Port de Conakry : quand Conakry Terminal transforme l’échec en succès
Après le classement humiliant du port de Conakry dans le CPPI 2025, les explications du directeur général de Conakry Terminal peinent à convaincre.
La sortie médiatique du directeur général de Conakry Terminal, Emmanuel Masson, après le très mauvais classement du port de Conakry dans l’indice CPPI 2025, avait manifestement un objectif : rassurer, relativiser, noyer la contre-performance dans un discours sur la croissance, l’attractivité et les investissements. Mais à l’arrivée, elle soulève davantage de questions qu’elle n’apporte de réponses.
Que nous dit en substance M. Masson ? Que si le port de Conakry est presque bon dernier au monde – 399e sur 400 ports, et 53e sur 54 en Afrique – c’est en quelque sorte parce qu’il est victime de son succès. Le trafic augmente, les bateaux affluent, l’économie guinéenne serait parmi les plus dynamiques du monde, et le port aurait du mal à absorber cette poussée. L’argument est séduisant sur le papier. Il l’est beaucoup moins au contact des faits.

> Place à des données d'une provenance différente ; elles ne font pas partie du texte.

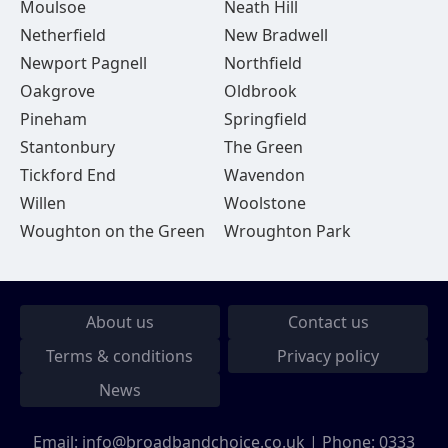
Moulsoe
Neath Hill
Netherfield
New Bradwell
Newport Pagnell
Northfield
Oakgrove
Oldbrook
Pineham
Springfield
Stantonbury
The Green
Tickford End
Wavendon
Willen
Woolstone
Woughton on the Green
Wroughton Park
About us
Contact us
Terms & conditions
Privacy policy
News
Email:
info@broadbandchoice.co.uk
| Phone:
0333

Car enfin, depuis quand la vitalité économique est-elle devenue une circonstance atténuante pour l’inefficacité logistique ? Un port performant est précisément un port capable d’anticiper la hausse du trafic, d’adapter ses capacités, d’optimiser ses délais et de fluidifier les opérations. Lorsqu’un navire attend trop longtemps pour accoster, lorsque les conteneurs s’accumulent, lorsque les coûts explosent et que les opérateurs fuient vers les ports voisins, ce n’est pas la preuve d’un succès. C’est le symptôme d’une congestion mal gérée. Ça, on l’a dit. (re) dit. (re-re) dit.

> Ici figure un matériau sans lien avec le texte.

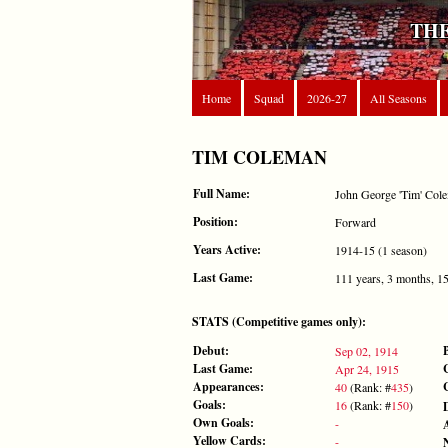
THE
Home
Squad
2026-27
All Seasons
TIM COLEMAN
Full Name:
John George 'Tim' Col
Position:
Forward
Years Active:
1914-15 (1 season)
Last Game:
111 years, 3 months, 1
STATS (Competitive games only):
Debut:
Sep 02, 1914
Last Game:
Apr 24, 1915
Appearances:
40
(Rank: #
435
)
Goals:
16
(Rank: #
150
)
Own Goals:
-
Yellow Cards:
-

Et puis, quand M. Masson affirme que la Guinée fait partie ‘‘des économies les plus dynamiques du monde’’, on serait curieux de connaître la source exacte d’une telle affirmation. Oui, l’économie guinéenne est portée par le secteur minier. Oui, certains indicateurs de croissance sont soutenus. Mais non, cela ne suffit pas à transformer la Guinée en championne économique mondiale. Même à l’échelle sous-régionale, la Guinée n’occupe pas le trio de tête des économies les plus dynamiques selon les projections les plus souvent citées, où figurent plutôt le Bénin, le Niger et la Côte d’Ivoire. À force de survendre la réalité, on finit par fragiliser sa propre défense. Et à faire des petits arrangements avec la vérité.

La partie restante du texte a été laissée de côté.